The Magicians (Syfy, Mondays, 9/8C) has become this curious mix of Harry Potter and Narnia – with a healthy helping of WTF on all sides.
In The Writing Room, Quentin learns there’s a permanent key to Fillory if only he can find it – which leads him, Alice, Eliot and Penny into a danger they’ve never even imagined before.
With last week’s death of Eliza/Jane, Quentin (Jason Ralph) thinks he’s lost any chance of finding answers to the mysteries of Fillory until Penny admits that, although he threw out the manuscript of the sixth Fillory book (the only copy), he read it first – and in retelling what he remembered from it leads to a clue that leads them to England and the home of Fillory’s author, Christopher Plover (Charles O’Shaughnessy) – now turned into a museum.
Q, Alice (Olivia Taylor Dudley, Penny (Arjun Gupta) and Eliot (Hale Appleman) visit the museum and discover that it is very, very haunted – by two differing shades of the Chatwin children (each signifying danger or the lack thereof).
They’re looking for a button that Jane (Rose Liston) brought back from Fillory and Martin (Seth Meriwether) had hidden in the house before he died. Prudence Plover (Rebecca Tilney) is an obstacle – even though she’s been dead for decades.
Meanwhile, Julia (Stella Maeve) is asked to help Kiera (Yaani King) a paralyzed young woman by using the spell that she used on Quentin back in The World in the Walls. She will learn something about magic and the world – and herself in a way that is totally unexpected.
In their search for the button, the four learn something about Plover that devastates Quentin and leaves Alice heartbroken.

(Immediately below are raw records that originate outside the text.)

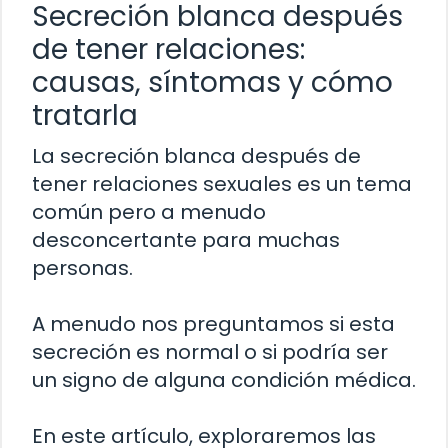
Secreción blanca después
de tener relaciones:
causas, síntomas y cómo
tratarla
La secreción blanca después de
tener relaciones sexuales es un tema
común pero a menudo
desconcertante para muchas
personas.
A menudo nos preguntamos si esta
secreción es normal o si podría ser
un signo de alguna condición médica.
En este artículo, exploraremos las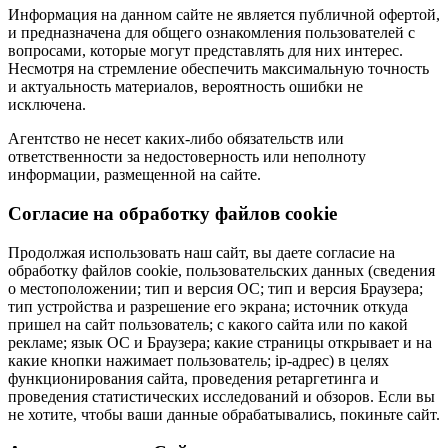
Информация на данном сайте не является публичной офертой,
и предназначена для общего ознакомления пользователей с
вопросами, которые могут представлять для них интерес.
Несмотря на стремление обеспечить максимальную точность
и актуальность материалов, вероятность ошибки не
исключена.
Агентство не несет каких-либо обязательств или
ответственности за недостоверность или неполноту
информации, размещенной на сайте.
Cогласие на обработку файлов cookie
Продолжая использовать наш сайт, вы даете согласие на
обработку файлов cookie, пользовательских данных (сведения
о местоположении; тип и версия ОС; тип и версия Браузера;
тип устройства и разрешение его экрана; источник откуда
пришел на сайт пользователь; с какого сайта или по какой
рекламе; язык ОС и Браузера; какие страницы открывает и на
какие кнопки нажимает пользователь; ip-адрес) в целях
функционирования сайта, проведения ретаргетинга и
проведения статистических исследований и обзоров. Если вы
не хотите, чтобы ваши данные обрабатывались, покиньте сайт.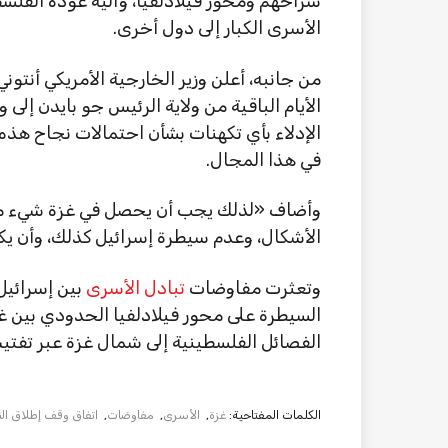
سراحهم ومحور فيلادلفيا، وآلية عودة الفلسط
الأسرى الكبار إلى دول أخرى.
من جانبه، أعلن وزير الخارجية الأمريكي أنتوني
الأيام الباقية من ولاية الرئيس جو بايدن إلى
الإدلاء بأي تكهنات بشأن احتمالات نجاح هذ
في هذا المجال.
وأضاف «لذلك يجب أن يحصل في غزة شيء 
الأشكال، وعدم سيطرة إسرائيل كذلك، وأن 
وتعثرت مفاوضات
تبادل الأسرى
بين إسرائيل
السيطرة على محور فيلادلفيا الحدودي بين غ
الفصائل الفلسطينية إلى شمال غزة عبر تفت
الكلمات المفتاحية:
غزة
,
الأسرى
,
مفاوضات
,
اتفاق وقف إطلاق النا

Written by Sera Gamble and directed by James L. Conway, The Writing Room is a particularly dark episode – which might be expected as, early on, Quentin asks Alice if she’d break up with him if he told her he’s never been happier in his life.

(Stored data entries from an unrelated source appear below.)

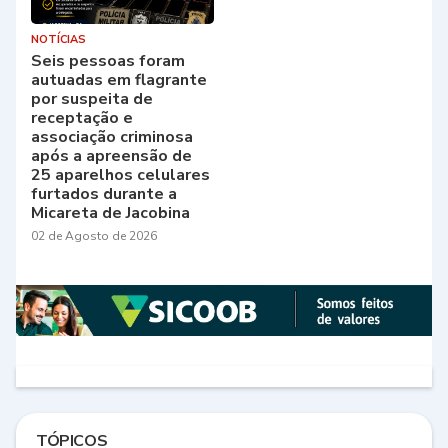
NOTÍCIAS
Seis pessoas foram
autuadas em flagrante
por suspeita de
receptação e
associação criminosa
após a apreensão de
25 aparelhos celulares
furtados durante a
Micareta de Jacobina
02 de Agosto de 2026
TÓPICOS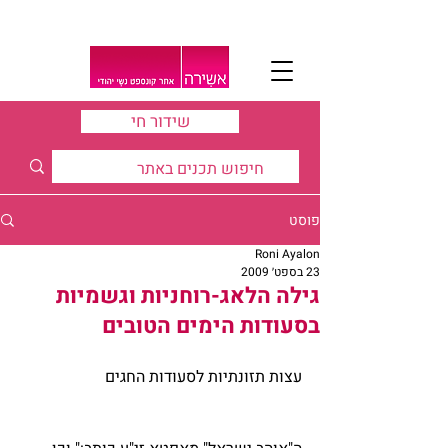
שידור חי
פוסט
Roni Ayalon
23 בספט׳ 2009
גילה הלאג-רוחניות וגשמיות
בסעודות הימים הטובים
עצות תזונתיות לסעודות החגים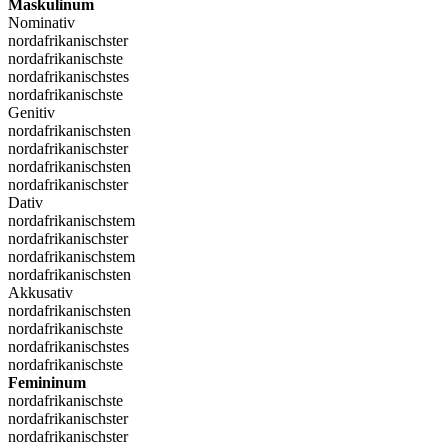
Maskulinum
Nominativ
nordafrikanischster
nordafrikanischste
nordafrikanischstes
nordafrikanischste
Genitiv
nordafrikanischsten
nordafrikanischster
nordafrikanischsten
nordafrikanischster
Dativ
nordafrikanischstem
nordafrikanischster
nordafrikanischstem
nordafrikanischsten
Akkusativ
nordafrikanischsten
nordafrikanischste
nordafrikanischstes
nordafrikanischste
Femininum
nordafrikanischste
nordafrikanischster
nordafrikanischster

The revelations that rock Quentin so thoroughly are built up subtly, culminating in a scene he and Alice are forced to quietly watch from hiding. Elsewhere in the house, Hale and Penny each find horrors as well.
While there’s nothing any of the four can do about the events in the Plover household – which are long since history, Julia is afforded an opportunity to make a kind of amends for what she did to Quentin. Unfortunately, as it so often is in life, it’s the hardest thing she may ever have to do.
As The Magicians head toward its season finale next week, The Writing Room gives us a lot to think about – in terms of what constitutes heroism; what making amends can mean; the price of overconfidence, and the fact that beauty can be born from ugliness, just as the opposite is also true.